Game Description: One day Axel, a painter, and his dog Pixel, awaken trapped in a beautiful but perilous dream world of his own creation. Together, they must solve the mysteries of Axel's landscapes to get home. Guide Axel & Pixel through this awe-inspiring world to help Axel fulfill his greatest wish—to paint a picture of all four seasons in a single day.
HIGH The surreal, abstract nature of the adventure.
LOW Putting important collectibles in action sequences without checkpoints.
WTF Pretty much everything you see on-screen.
As a reviewer who spends a significant amount of time checking out smaller offerings from the various online console services, coming across a title like Axel & Pixel makes the many hours spent downloading, wincing at, and deleting other, lesser titles well worth it. A wonderful change of pace from the usual twin-stick shooters, one-off Tetris clones and repetitive action titles usually found on the download, Axel & Pixel captured my attention immediately. It has precious little competition in terms of gameplay with its atavistic point-and-click style. Visually, it looks unlike almost anything else to be found in Xbox Live Arcade. Giving me pause on several levels, it was hard not to get sucked in.
Developed by Silver Wish, a small team from the Czech Republic, Axel & Pixel is a point-and-click art-house game broken up into a discrete series of twenty-four levels. Across season-themed stages, the player takes control of a painter and his dog. The pair have fallen asleep, and find themselves lost in an abstract dreamworld. Their ultimate goal is to retrieve a key that will let them both rouse, but there's a lot of puzzle-solving between them and the waking world.
In keeping with this vaguely Alice in Wonderland theme, Silver Wish has crafted each area the player explores to resemble a crazy collage cobbled together from colorful scraps of magazines and picture books, and stuffed them with bits and pieces to interact with. Click on a caterpillar, and it becomes a butterfly. Click a tyrannosaurus skull, and it reveals a hidden item. The incongruous puzzle elements from the painter's subconscious mind enhance the off-kilter art-project style and reinforce the title's surreal, entrancing vision.
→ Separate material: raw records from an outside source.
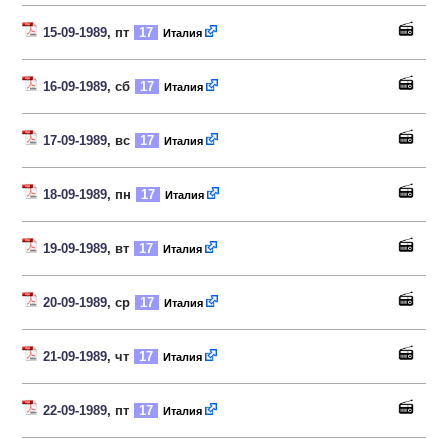
15-09-1989
, пт
17
Италия
16-09-1989
, сб
17
Италия
17-09-1989
, вс
17
Италия
18-09-1989
, пн
17
Италия
19-09-1989
, вт
17
Италия
20-09-1989
, ср
17
Италия
21-09-1989
, чт
17
Италия
22-09-1989
, пт
17
Италия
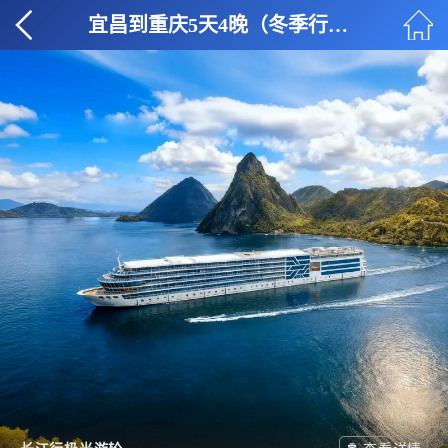
宜昌到重庆5天4晚（冬季行程）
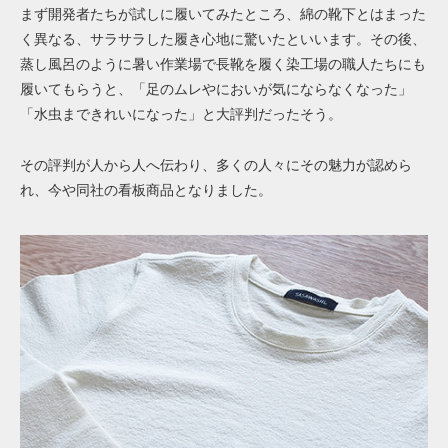
まず開発者たちが試しに履いてみたところ、綿の靴下とはまった
く異なる、サラサラした履き心地に驚いたといいます。その後、
蒸し風呂のように暑い作業場で長靴を履く染工場の職人たちにも
履いてもらうと、「足のムレやにおいが気にならなくなった」
「水虫まできれいになった」と大評判だったそう。
その評判が人から人へ伝わり、多くの人々にその魅力が認めら
れ、今や同社の看板商品となりました。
The painter and his dog are equally endearing. With no dialogue in the game, emotion is conveyed through grunts and murmurs as they amble their way through each obstacle. Watching them unravel Rube Goldberg-ian solutions to problems was utterly charming, and I was often surprised at the actions they'd take. Seeing the dog whisked away by a giant dragonfly, or seeing the painter craft a hang-glider from the stem of a giant plant were like getting constant surprise gifts of amusement.
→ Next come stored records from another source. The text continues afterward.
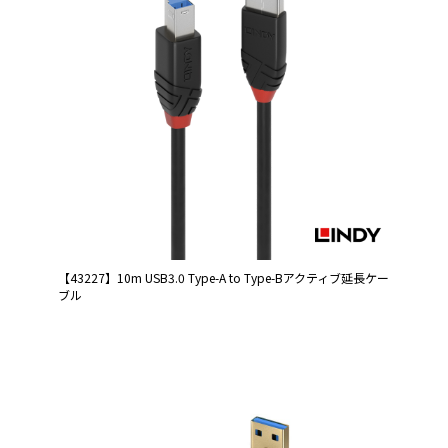
【43227】10m USB3.0 Type-A to Type-Bアクティブ延長ケー
ブル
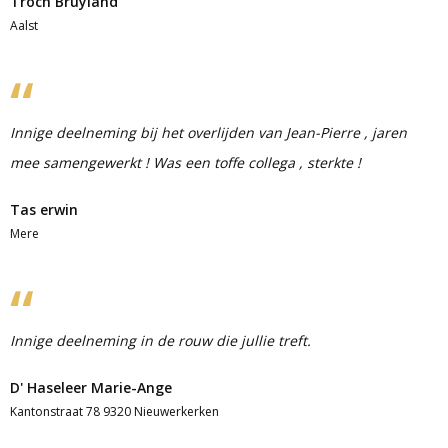
Troch Bruyland
Aalst
Innige deelneming bij het overlijden van Jean-Pierre , jaren
mee samengewerkt ! Was een toffe collega , sterkte !
Tas erwin
Mere
Innige deelneming in de rouw die jullie treft.
D' Haseleer Marie-Ange
Kantonstraat 78 9320 Nieuwerkerken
In addition to the admirable quality of the aesthetics and characters, I appreciated the amiable accessibility of the game's low difficulty. It's basically impossible to perform actions in the wrong order or get stuck in such a way that progress is halted for long. If nothing else, all the player needs to do is comb the screen with the cursor in search of a hotspot—in almost every case, just clicking what's available will naturally lead to each level's conclusion. It's so smooth, in fact, that my only complaint with Axel & Pixel was its habit of putting collectible items in checkpoint-free action sequences that seemed designed to stymie completionists. Such a decision was a little annoying while going for some of the Achievements, but a relatively small sin when taken in context.
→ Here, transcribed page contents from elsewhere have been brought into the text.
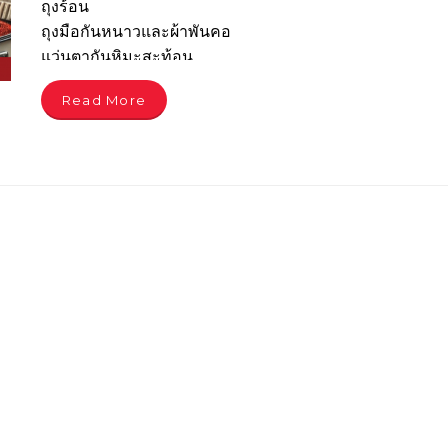
ถุงร้อน
ถุงมือกันหนาวและผ้าพันคอ
แว่นตากันหิมะสะท้อน
กระเป๋าเดินทางที่แข็งแรง
Read More
ครีมบำรุงผิว ลิปบาล์ม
Although some may be put off by the ease with which the game can be completed, I didn't see that as a negative at all. Games of this sort tend to lean towards being esoteric and frustrating as a means of delivering challenge, and in this genre, I'd much rather play something that invites me in and makes me smile rather than something that has me running to the Internet for an FAQ. Leisurely, pleasantly abstract, and likeable in the extreme, I hope we see Axel & Pixel again.
Disclosures: This game was obtained via paid download and reviewed on the Xbox 360. Approximately 3.5 hours of play were devoted to the single-player mode, and the game was completed. There are no multiplayer modes.
Parents: According to the ESRB, this game contains comic mischief and crude humor. Nothing to be concerned about here, except maybe that a few of the creatures are a little creepy-looking. Really young kids might want to cover their eyes. Otherwise, all clear.
Deaf & Hard of Hearing: You won't have any issues. There is no dialogue anywhere in the game, and the one puzzle that seems to rely on audio cues actually has a wealth of visual information to help solve it. It's actually quite easy to pass that particular puzzle without any sound at all. The gameplay is totally accessible, so purchase without fear.